Il controllo reciproco diviene costante. A vicenda genitore e figlio si assumono il compito di non stare ciascuno per conto proprio! E se tutti dormono è proprio questo che succede. Nessuno allora si fida di entrare in un mondo separato dall’altro. Tutti si tengono a turno svegli per rassicurarsi che nessuno si allontani poiché la propria immagine per essere valida deve essere costantemente rispecchiata dall’altro.
Ecco allora per mamma e papà, a partire da questa consapevolezza, iniziare la possibilità di scoprire i propri sentimenti.

La scoperta
Guardando dentro di sé mamma scopre di sentirsi meno gratificata delle moine del piccolo quando egli dorme.
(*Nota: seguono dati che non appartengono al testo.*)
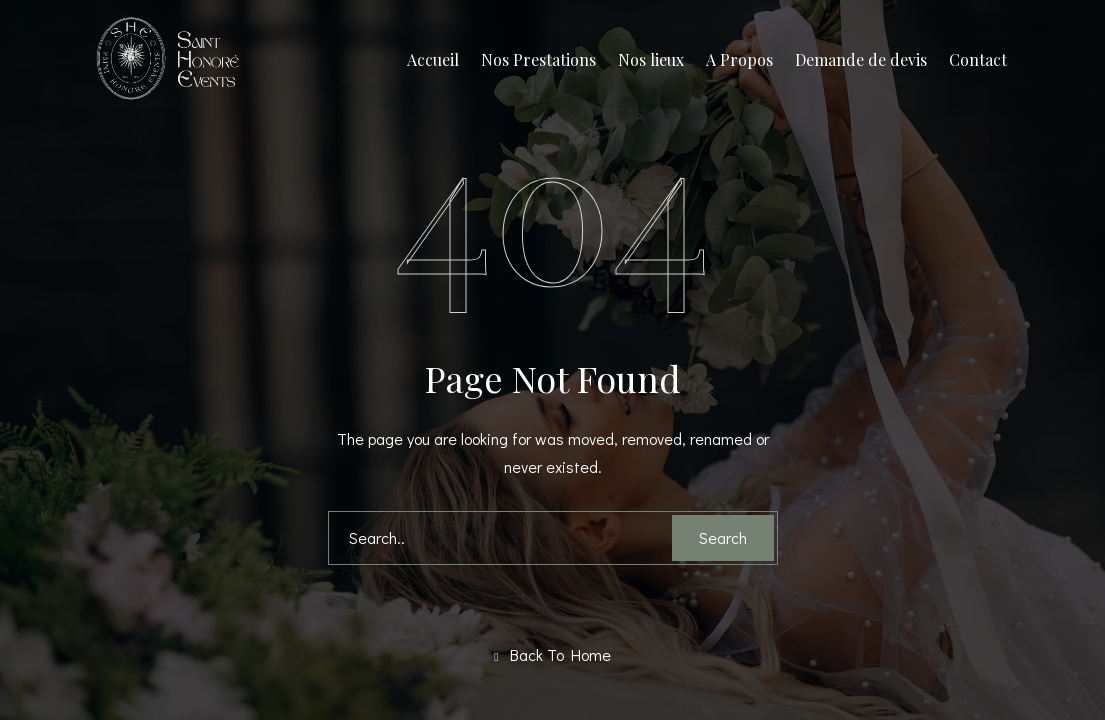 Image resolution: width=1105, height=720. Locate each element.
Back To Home (552, 655)
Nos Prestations (538, 59)
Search (723, 537)
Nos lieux (651, 59)
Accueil (433, 59)
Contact (978, 59)
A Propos (739, 59)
In fondo il gorgogliare del piccino, i suoi sorrisi e il suo bisogno di mamma sono la continua conferma che egli la ama, che egli l’apprezza, che c’è finalmente nella vita qualcuno per cui ella conta.
Pensando a sé papà scopre che è molto orgoglioso di avere un piccino capace di grande ostinazione e che, a differenza di lui, pensa non cederà facilmente alle pressioni e agli obblighi della vita. Papà scopre così che uno dei comportamenti che egli tema manchino a lui stesso, e che desidera che suo figlio possieda, è la capacità di -non cedere-mai-.
Mamma e papà, magari camminando piacevolmente, soli, in un parco potranno così riscoprire i sentimenti più profondi che il figlio suscita in loro. Potranno inoltre ritrovare uno spazio personale nel quale, anziché contendersi la soddisfazione attraverso il bambino, possono darsela reciprocamente. Ritrovano così uno spazio di coppia che altrimenti non solo viene eroso dal bambino, ma addirittura può diventare motivo di screzi, incomprensioni, accuse e rotture.
Questi genitori, ritrovandosi come uomo e donna, possono reciprocamente donarsi la sensazione d’importanza e soddisfare il desiderio di autonomia senza chiedere al piccolo di essere funzionale a queste loro inquietudini.
Ritrovata la solidarietà di coppia, ritirati dal piccino bisogni propri, mamma e papà possono tornare a casa disponibili a fronteggiare insieme l’incapacità del figlio ad addormentarsi.

Il suggerimento
Il bambino ha bisogno della presenza dei genitori, ma ogni bambino cresce anche grazie alle loro assenze. Esse gli permettono di sentire che può sopravvivere, farsi compagnia, esistere anche se loro non ci sono. Sono separazioni che, se proporzionali, all’età del piccino, lo portano a maturare.
Madri e padri allora non sono -buoni genitori- se vivono a totale disposizione del figlio, ma possono essere maggiormente di aiuto alla sua crescita se sanno -allontanarsi- con gradualità da lui. La prima separazione è lasciare il bebè nella sua culla senza sensi di colpa per l’abbandono e senza confusione tra i propri bisogni e i suoi. E’ perciò opportuno che la dolcezza delle parole, la rassicurante ninna nanna e la tonalità emotiva con cui gli vengono raccontate le favole lo accompagnino dalla veglia al sonno per donargli quel rifornimento di presenza che gli permette di affrontare il vuoto della notte. Ma, forse, quel rito ripetuto a fine giornata, quel cantilenare che si ripete sicuro ad ogni
separazione importante dona sia ai genitori che ai figli la forza di stare per un po’ lontani.